Schulte zu Breitenfeld (liegt bei 51.23°N 7.8°O)


1865 Landwirt Friedrich Schulte erbaut das Haus, ∞Hulda geb. Wertmann
1928 wohnten in Breitenfeld: Landwirt Fritz Schulte, Kraftfahrer Willy Kohlhage, Knecht Albert Dietz
bis 1955/56 wurde das Gebäude landwirtschaftlich genutzt
1958 K des Nebengebäudes durch Walter und Maria Schrader
1958 K des Haupthauses durch Paul-Heinz (†1998) und Magdalene Decker geb. Schrader
1980 K Friedhelm Bank (†2005)
1998 Gabriele Leyendecker geb. Decker



Schloß Grimminghausen

Haus Grimminghausen - der Loerhof

Nachdem Johann von Rump seinen Anteil an dem Gute Brüninghausen verkauft hatte, lebte die Familie Rump in Grimminghausen, nach Johann Rump Diedrich, der 1539 den Loerhof oder das Hofgut "nutzte", 1564 wird noch seine Witwe Matharina geb. Wrede erwähnt. 1526 bebaute Hans Lohagen das Lohagen-Gut zu Grimminghausen. Das Obereigentumsrecht an Grimminghausen besaß die Familie Ruispe. Hermann und Guntermann von Ruispe verkauften dasselbe an Hinrich Wyscherd zu Plettenberg und seine Hausfrau Hunne. Deren Enkel traten es wieder an die von Ruispe ab, und zwar der Plettenberger Bürger Heinemann Hunolt und Frau bezüglich Lohagen-Gut 1526 an Gerd von Ruispe und Wilhelm Hunolt und Frau zu Sonsbeck betreffs des Loerhofes 1539 an die Witwe Gerhards von Ruispe (Quelle: Urkunden im Archiv des Freiherrn von Wrede). 1569 wohnte Jasper Rump zu Grimminghausen, 1573 bis 1612 Kasper Rump.

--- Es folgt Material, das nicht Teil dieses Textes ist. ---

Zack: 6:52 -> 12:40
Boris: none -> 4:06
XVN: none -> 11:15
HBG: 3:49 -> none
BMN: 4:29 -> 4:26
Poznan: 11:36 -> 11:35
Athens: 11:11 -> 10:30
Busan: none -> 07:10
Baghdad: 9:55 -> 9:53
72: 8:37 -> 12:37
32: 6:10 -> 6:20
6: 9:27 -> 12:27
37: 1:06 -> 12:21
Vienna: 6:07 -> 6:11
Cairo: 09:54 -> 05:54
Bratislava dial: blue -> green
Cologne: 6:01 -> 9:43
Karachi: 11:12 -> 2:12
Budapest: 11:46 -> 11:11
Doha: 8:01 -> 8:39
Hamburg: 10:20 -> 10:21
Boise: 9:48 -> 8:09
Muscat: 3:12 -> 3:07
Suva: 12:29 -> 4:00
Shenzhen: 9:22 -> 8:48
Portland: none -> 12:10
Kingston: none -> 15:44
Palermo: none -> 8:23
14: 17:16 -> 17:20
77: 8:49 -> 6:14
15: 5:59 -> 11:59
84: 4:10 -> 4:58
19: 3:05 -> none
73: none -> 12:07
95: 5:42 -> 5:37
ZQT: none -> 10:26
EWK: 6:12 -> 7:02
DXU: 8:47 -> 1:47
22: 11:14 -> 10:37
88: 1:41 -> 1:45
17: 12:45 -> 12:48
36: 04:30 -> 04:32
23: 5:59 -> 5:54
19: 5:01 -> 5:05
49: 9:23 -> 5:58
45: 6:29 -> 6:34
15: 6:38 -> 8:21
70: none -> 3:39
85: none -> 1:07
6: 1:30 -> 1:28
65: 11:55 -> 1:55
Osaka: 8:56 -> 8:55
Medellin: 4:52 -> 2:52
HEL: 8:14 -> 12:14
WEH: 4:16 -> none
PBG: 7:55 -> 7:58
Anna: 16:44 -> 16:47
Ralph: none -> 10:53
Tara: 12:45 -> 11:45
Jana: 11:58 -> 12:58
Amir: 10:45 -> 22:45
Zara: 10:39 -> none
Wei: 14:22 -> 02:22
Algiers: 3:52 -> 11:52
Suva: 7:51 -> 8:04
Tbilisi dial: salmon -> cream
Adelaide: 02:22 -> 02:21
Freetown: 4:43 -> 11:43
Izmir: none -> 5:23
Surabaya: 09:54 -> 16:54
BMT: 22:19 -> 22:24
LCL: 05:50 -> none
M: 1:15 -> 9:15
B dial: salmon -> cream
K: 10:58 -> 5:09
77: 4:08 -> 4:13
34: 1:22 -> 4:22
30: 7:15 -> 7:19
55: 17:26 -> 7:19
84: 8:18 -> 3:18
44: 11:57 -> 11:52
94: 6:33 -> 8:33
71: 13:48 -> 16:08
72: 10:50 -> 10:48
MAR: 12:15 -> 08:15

Durch Verheiratung der Katharina Rump mit Ahasverus von Plettenberg aus Neilen (Nehlen?) kam die Familie von Plettenberg-Neilen dorthin. Später gehörte Grimminghausen der zur Reformationszeit ihres Glaubens wegen aus Luxemburg geflüchteten Familie von Mascherell, und zwar bis 1681 dem Rentmeister von Hörde, Joh. v. Mascherell, der sich eifrig um den Bergbau in unserer Gegend bemühte. Nach ihm erbte es seine Schwester, die die Gemahlin des Soester Bürgermeisters Andreas von Dael war. Deren Tochter Christine Marg. von Dael heiratete Joseph von Katzler, der erst im kaiserlichen Heere diente, dann im Schwedisch-Polnischen Kriege im Heer des Großen Kurfürsten mit großem Ruhme ein Schwadron führte und deshalb zum Range eines Obersten aufstieg. Später befehligte er im holländischen Dienste eine Brigade. Seine Frau starb 1733 in Grimminghausen. Sein Sohn und Erbe Wilhelm Ludolf starb schon 1700 als holländischer Hauptmann (Hinweis: Dessen Witwe, Helene Christine geb. von der Bersword, starb 1744 in Grimminghausen). Dessen Sohn Niclas Andreas brachte es hier zum preußischen General-Lieutnant und zeichnete sich im siebenjährigen Kriege aus.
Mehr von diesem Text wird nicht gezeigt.